Transcribe, with complete accuracy, all of the entries below except for the pictures.

......

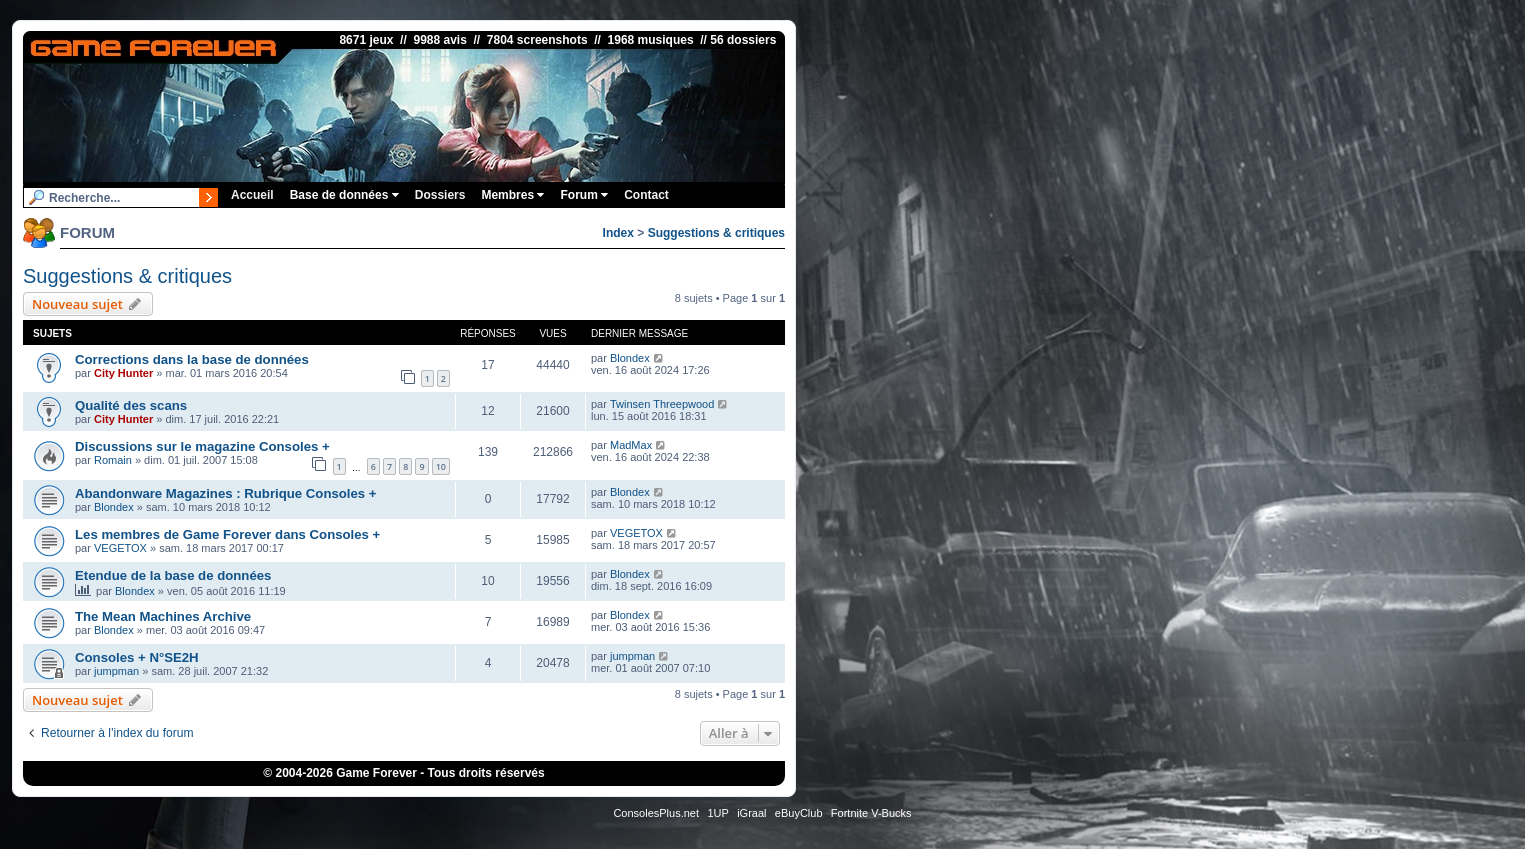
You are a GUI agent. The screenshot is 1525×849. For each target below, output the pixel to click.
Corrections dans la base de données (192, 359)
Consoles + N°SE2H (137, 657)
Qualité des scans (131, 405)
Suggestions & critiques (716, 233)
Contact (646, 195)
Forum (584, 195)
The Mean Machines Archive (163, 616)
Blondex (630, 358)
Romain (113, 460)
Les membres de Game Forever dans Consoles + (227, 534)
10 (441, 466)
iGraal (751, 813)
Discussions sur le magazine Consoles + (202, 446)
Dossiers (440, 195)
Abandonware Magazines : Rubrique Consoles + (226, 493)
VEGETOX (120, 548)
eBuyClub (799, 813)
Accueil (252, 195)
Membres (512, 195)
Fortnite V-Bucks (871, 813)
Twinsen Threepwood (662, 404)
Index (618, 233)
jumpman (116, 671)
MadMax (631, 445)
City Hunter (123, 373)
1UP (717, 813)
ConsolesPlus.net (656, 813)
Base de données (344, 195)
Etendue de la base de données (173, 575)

......

Written response:
You are a GUI agent. The screenshot is 1525×849. For each target below, output the pixel to click.
Corrections dans la base de données (192, 359)
Consoles + N°SE2H (137, 657)
Qualité des scans (131, 405)
Suggestions & critiques (716, 233)
Contact (646, 195)
Forum (584, 195)
The Mean Machines Archive (163, 616)
Blondex (630, 358)
Romain (113, 460)
Les membres de Game Forever dans Consoles + (227, 534)
10 (441, 466)
iGraal (751, 813)
Discussions sur le magazine Consoles + (202, 446)
Dossiers (440, 195)
Abandonware Magazines : Rubrique Consoles + (226, 493)
VEGETOX (120, 548)
eBuyClub (799, 813)
Accueil (252, 195)
Membres (512, 195)
Fortnite V-Bucks (871, 813)
Twinsen Threepwood (662, 404)
Index (618, 233)
jumpman (116, 671)
MadMax (631, 445)
City Hunter (123, 373)
1UP (717, 813)
ConsolesPlus.net (656, 813)
Base de données (344, 195)
Etendue de la base de données (173, 575)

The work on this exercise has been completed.